Later she said, "I'm just a black owner sitting in the midst of the goodies."

The school has what Nolan calls a "rainbow coalition" of staff, students and clients. Students of all races learn to handle all kinds of hair, which accounts for the school's interracial clientele.

It is doubtful that Nolan could have realized her goal much more than a decade ago. Even today, in a city that is 70 percent black, Nolan joins only a handful of other black entrepreneurs who own businesses downtown.

The shop is located west of 15th Street, the unofficial boundary line between old downtown and new downtown. Old downtown, once the city's primary shopping area, is well populated with blacks, who work in the surrounding federal and city government buildings and others who simply come to shop.

New downtown, centered on Connecticut and K streets NW, is characterized by privately owned office buildings housing law firms, accounting companies and national associations, where blacks hold few management positions and more often work as secretaries or in clerical positions.

Scanners is a world of elegance and high fashion on two floors connected by a carpeted staircase. On the upper level, lunch-hour browsers can sample "Liz Nolan" moisturizing foundations, silky face powders, ruddy blushes and shimmering lipsticks in a room partially lined with mirrors and furnished with display counters.

Downstairs a sign prominently posted on a deep coral-colored wall notifies clients that all work is "done by students only, under expert supervision."

Because students do the work, the cost of a hairstyle or manicure is about a third of what is charged in Nolan's three other salons, she said. But what patrons save in money, they might lose in time.

"We do not rush," said Nolan. "Each student must be tutored, so sometimes it takes an hour and a half, whereas in a salon it could take 45 minutes."

The novice hairstylists, like the clerks upstairs, are dressed in the school's uniform of hip-hugging black sleeveless T-shirt with the Scanners logo. The shirt is worn with pants or closely fitting straight skirts. The color scheme must always be black and white, Nolan said.

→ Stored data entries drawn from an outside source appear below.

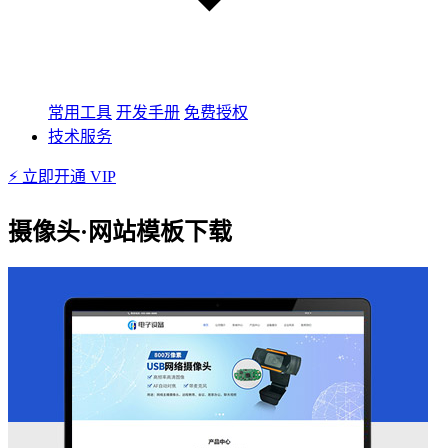
常用工具
开发手册
免费授权
技术服务
⚡ 立即开通 VIP
摄像头·网站模板下载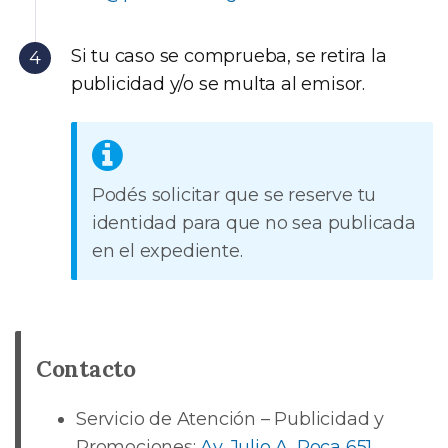
Si tu caso se comprueba, se retira la
publicidad y/o se multa al emisor.
Podés solicitar que se reserve tu
identidad para que no sea publicada
en el expediente.
Contacto
Servicio de Atención – Publicidad y
Promociones:
Av. Julio A. Roca 651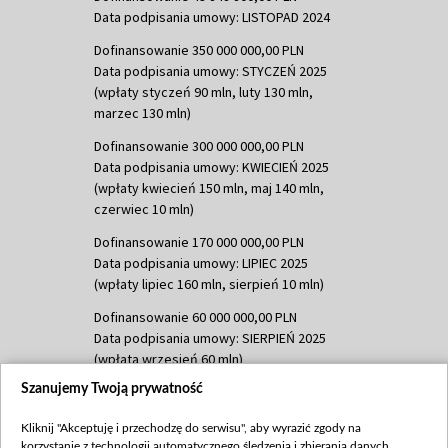
Data podpisania umowy: LISTOPAD 2024
Dofinansowanie 350 000 000,00 PLN
Data podpisania umowy: STYCZEŃ 2025
(wpłaty styczeń 90 mln, luty 130 mln,
marzec 130 mln)
Dofinansowanie 300 000 000,00 PLN
Data podpisania umowy: KWIECIEŃ 2025
(wpłaty kwiecień 150 mln, maj 140 mln,
czerwiec 10 mln)
Dofinansowanie 170 000 000,00 PLN
Data podpisania umowy: LIPIEC 2025
(wpłaty lipiec 160 mln, sierpień 10 mln)
Dofinansowanie 60 000 000,00 PLN
Data podpisania umowy: SIERPIEŃ 2025
(wpłata wrzesień 60 mln)
Szanujemy Twoją prywatność
Dofinansowanie 635 783 051,21 PLN
Data podpisania umowy: WRZESIEŃ 2025
Kliknij "Akceptuję i przechodzę do serwisu", aby wyrazić zgody na
(wpłata wrzesień 100 mln, październik 350
korzystanie z technologii automatycznego śledzenia i zbierania danych,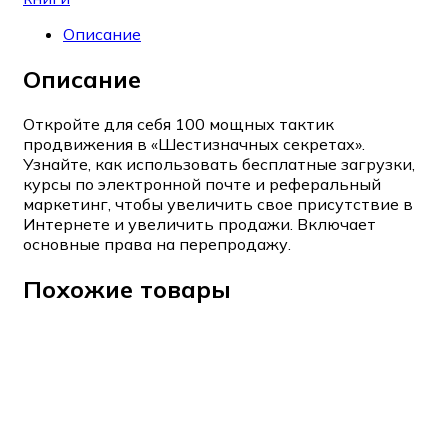
Описание
Описание
Откройте для себя 100 мощных тактик
продвижения в «Шестизначных секретах».
Узнайте, как использовать бесплатные загрузки,
курсы по электронной почте и реферальный
маркетинг, чтобы увеличить свое присутствие в
Интернете и увеличить продажи. Включает
основные права на перепродажу.
Похожие товары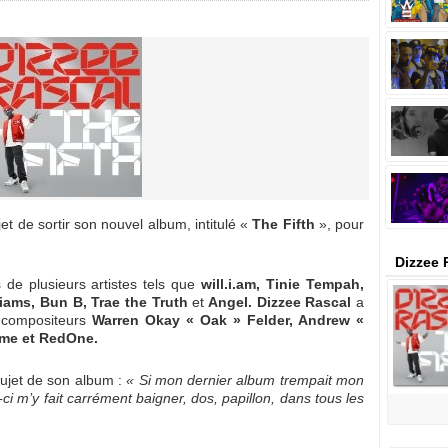
et de sortir son nouvel album, intitulé «
The Fifth
», pour
Dizzee 
de plusieurs artistes tels que
will.i.am, Tinie Tempah,
liams, Bun B, Trae the Truth
et
Angel. Dizzee Rascal
a
 compositeurs
Warren Okay « Oak » Felder, Andrew «
ame et RedOne.
ujet de son album :
« Si mon dernier album trempait mon
ci m’y fait carrément baigner, dos, papillon, dans tous les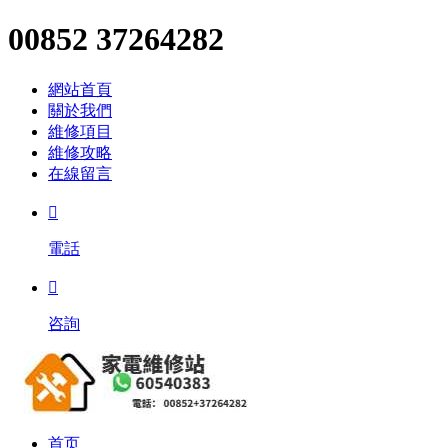
00852 37264282
網站首頁
關於我們
維修項目
維修攻略
在線留言

電話

咨詢
首页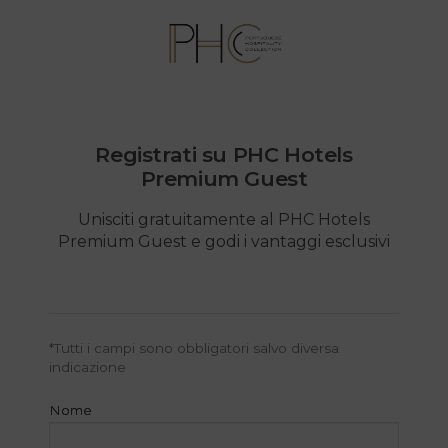
Registrati su PHC Hotels
Premium Guest
Unisciti gratuitamente al PHC Hotels
Premium Guest e godi i vantaggi esclusivi
*
Tutti i campi sono obbligatori salvo diversa
indicazione
Nome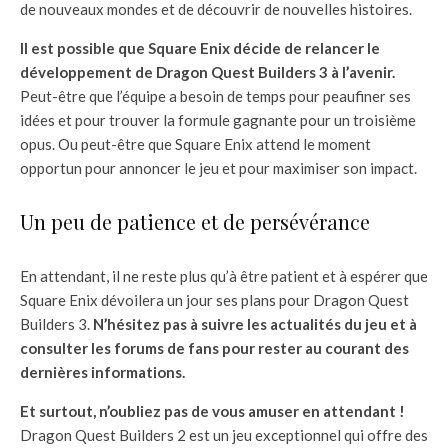
de nouveaux mondes et de découvrir de nouvelles histoires.
Il est possible que Square Enix décide de relancer le
développement de Dragon Quest Builders 3 à l’avenir.
Peut-être que l’équipe a besoin de temps pour peaufiner ses
idées et pour trouver la formule gagnante pour un troisième
opus. Ou peut-être que Square Enix attend le moment
opportun pour annoncer le jeu et pour maximiser son impact.
Un peu de patience et de persévérance
En attendant, il ne reste plus qu’à être patient et à espérer que
Square Enix dévoilera un jour ses plans pour Dragon Quest
Builders 3.
N’hésitez pas à suivre les actualités du jeu et à
consulter les forums de fans pour rester au courant des
dernières informations.
Et surtout, n’oubliez pas de vous amuser en attendant !
Dragon Quest Builders 2 est un jeu exceptionnel qui offre des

The spacious salon room with its 30 styling stations, arrow-straight rows of shampoo chairs, plastic sinks and hair driers bustles with activity. Twenty folding chairs and a blackboard constitute a makeshift classroom in the center.

Near the entrance are displayed nine large trophies won by the students in hairstyling competitions.

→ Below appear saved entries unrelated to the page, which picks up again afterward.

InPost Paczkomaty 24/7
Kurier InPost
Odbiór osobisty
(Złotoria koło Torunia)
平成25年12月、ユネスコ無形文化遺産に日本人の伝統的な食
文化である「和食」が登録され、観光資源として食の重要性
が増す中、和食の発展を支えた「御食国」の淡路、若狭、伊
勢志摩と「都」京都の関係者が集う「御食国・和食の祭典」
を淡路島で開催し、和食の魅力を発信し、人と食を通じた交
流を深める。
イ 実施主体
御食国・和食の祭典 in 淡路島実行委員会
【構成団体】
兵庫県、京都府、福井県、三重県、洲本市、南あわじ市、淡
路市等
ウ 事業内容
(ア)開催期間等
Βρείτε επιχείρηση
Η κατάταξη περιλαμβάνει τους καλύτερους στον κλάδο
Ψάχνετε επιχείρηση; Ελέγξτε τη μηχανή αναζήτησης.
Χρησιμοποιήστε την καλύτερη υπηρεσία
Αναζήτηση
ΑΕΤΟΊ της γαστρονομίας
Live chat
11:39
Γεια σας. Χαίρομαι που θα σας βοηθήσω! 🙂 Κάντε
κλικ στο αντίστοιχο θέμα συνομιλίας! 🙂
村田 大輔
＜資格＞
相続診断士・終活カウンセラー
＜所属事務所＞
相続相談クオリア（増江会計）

"I came to this school because it's Liz's school and I knew it would be the best one," said Ritchie Foster, 23, who won three of the trophies.

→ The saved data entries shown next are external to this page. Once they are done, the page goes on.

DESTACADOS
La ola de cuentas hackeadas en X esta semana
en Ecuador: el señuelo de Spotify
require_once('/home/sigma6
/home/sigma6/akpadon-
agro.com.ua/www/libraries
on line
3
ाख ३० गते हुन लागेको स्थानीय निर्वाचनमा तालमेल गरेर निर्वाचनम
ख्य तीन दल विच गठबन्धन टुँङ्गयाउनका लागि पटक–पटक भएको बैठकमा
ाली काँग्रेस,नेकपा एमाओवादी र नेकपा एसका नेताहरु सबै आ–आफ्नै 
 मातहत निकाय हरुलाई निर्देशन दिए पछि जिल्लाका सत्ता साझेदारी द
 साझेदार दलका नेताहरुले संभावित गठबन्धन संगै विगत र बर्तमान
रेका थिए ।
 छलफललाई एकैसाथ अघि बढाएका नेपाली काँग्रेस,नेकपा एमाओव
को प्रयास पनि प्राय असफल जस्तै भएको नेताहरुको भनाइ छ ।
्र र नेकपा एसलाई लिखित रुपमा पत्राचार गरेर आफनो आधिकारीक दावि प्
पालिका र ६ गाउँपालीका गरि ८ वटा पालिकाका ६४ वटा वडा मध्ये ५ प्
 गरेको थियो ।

At another station, Lesley Isaac, 24, trimmed and relaxed the "curl pattern" in the hair of Dr. Kenneth Smothers, a psychiatrist with offices on Connecticut Avenue. Henry Parker, 37, one of five instructors, closely supervised every snip of the scissors while other students watched.

Smothers, who was at Scanners for the first time, said he had no reservations about students working on his hair. "I know Liz has expert instructors . . . so I know I will get a professional job," he said.

Another customer, Judith M. Keane, 45, a management consultant who had her nails polished the color of "pecan pie," said the work was "excellent."

Nolan's 84 students range in age from 16 to 35. The cost of the 10-month cosmetology course is $3,400 for tuition plus $450 for fees and supplies. On completion of 1,500 hours, students take the city-administered certification exam to become licensed operators.

The first class, consisting of 17 students, is scheduled to graduate in October. "They are prepared to start making money the first day out of school," Nolan said.